WHAT THE EXERCISE ASKS:
Please give back only the lines below from the one containing "تحولات دانست." to the one containing "18 فروردین: سفر", each repeated word for word, both ends included.

EXERCISE DATA:
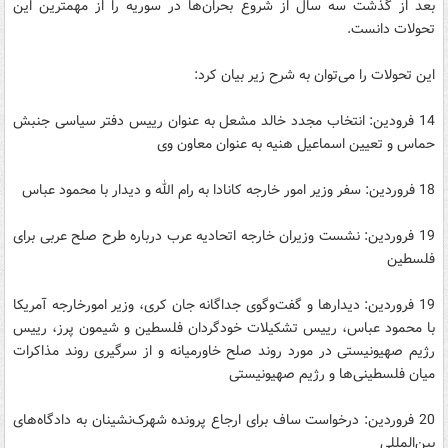
بعد از گذشت سه سال از شروع بحران‌ها در سوریه را از مهمترین این
تحولات دانست.
این تحولات را می‌توان به شرح زیر بیان کرد:
14 فرودین: انتخاب مجدد خالد مشعل به عنوان رییس دفتر سیاسی جنبش
حماس و تعیین اسماعیل هنیه به عنوان معاون وی
18 فروردین: سفر وزیر امور خارجه کانادا به رام الله و دیدار با محمود عباس
19 فروردین: نشست وزیران خارجه اتحادیه عرب درباره طرح صلح عربی برای
فلسطین
19 فروردین: دیدارها و گفت‌وگوی جداگانه جان کری، وزیر امورخارجه آمریکا
با محمود عباس، رییس تشکیلات خودگردان فلسطین و شیمون پرز، رییس
رژیم صهیونیستی در مورد روند صلح خاورمیانه و از سرگیری روند مذاکرات
میان فلسطینی‌ها و رژیم صهیونیستی
20 فروردین: درخواست ساف برای ارجاع پرونده شهرک‌نشینان به دادگاه‌های
بین‌المللی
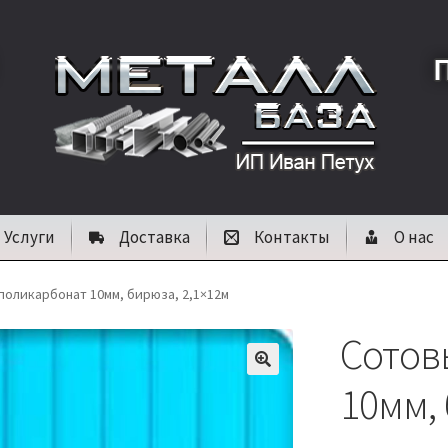
Услуги
Доставка
Контакты
О нас
поликарбонат 10мм, бирюза, 2,1×12м
Сотов
🔍
10мм, 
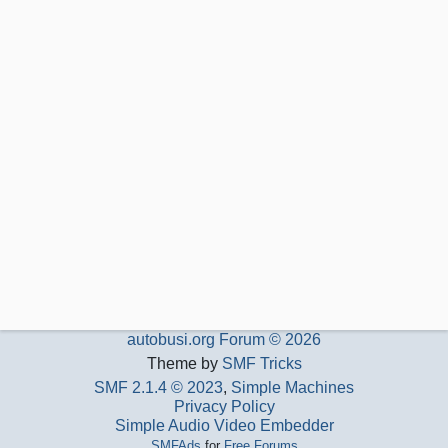
autobusi.org Forum © 2026
Theme by
SMF Tricks
SMF 2.1.4 © 2023
,
Simple Machines
Privacy Policy
Simple Audio Video Embedder
SMFAds
for
Free Forums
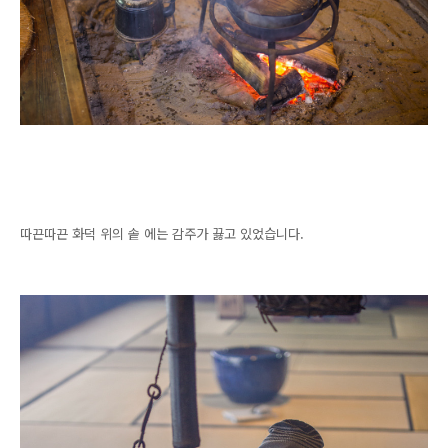
따끈따끈 화덕 위의 솥 에는 감주가 끓고 있었습니다.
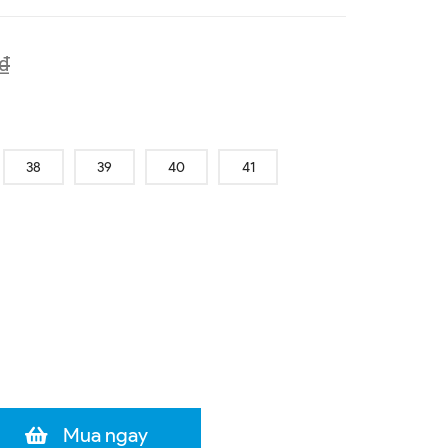
₫
38
39
40
41
Mua ngay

OUTPUT:
تحولات دانست.
این تحولات را می‌توان به شرح زیر بیان کرد:
14 فرودین: انتخاب مجدد خالد مشعل به عنوان رییس دفتر سیاسی جنبش
حماس و تعیین اسماعیل هنیه به عنوان معاون وی
18 فروردین: سفر وزیر امور خارجه کانادا به رام الله و دیدار با محمود عباس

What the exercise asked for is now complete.